Work instructions -
Return the number of lines below with "BURANA" in them, and nothing else.

Supplied information -

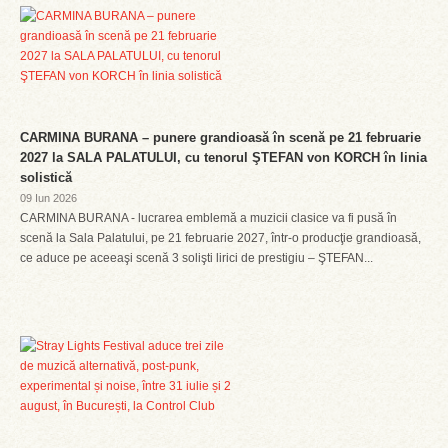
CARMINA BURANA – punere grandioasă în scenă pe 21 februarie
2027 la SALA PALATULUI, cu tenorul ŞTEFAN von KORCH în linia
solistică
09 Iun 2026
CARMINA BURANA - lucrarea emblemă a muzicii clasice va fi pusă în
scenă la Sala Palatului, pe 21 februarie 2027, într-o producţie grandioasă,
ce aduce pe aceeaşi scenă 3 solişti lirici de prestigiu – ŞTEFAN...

Finished exercise -
2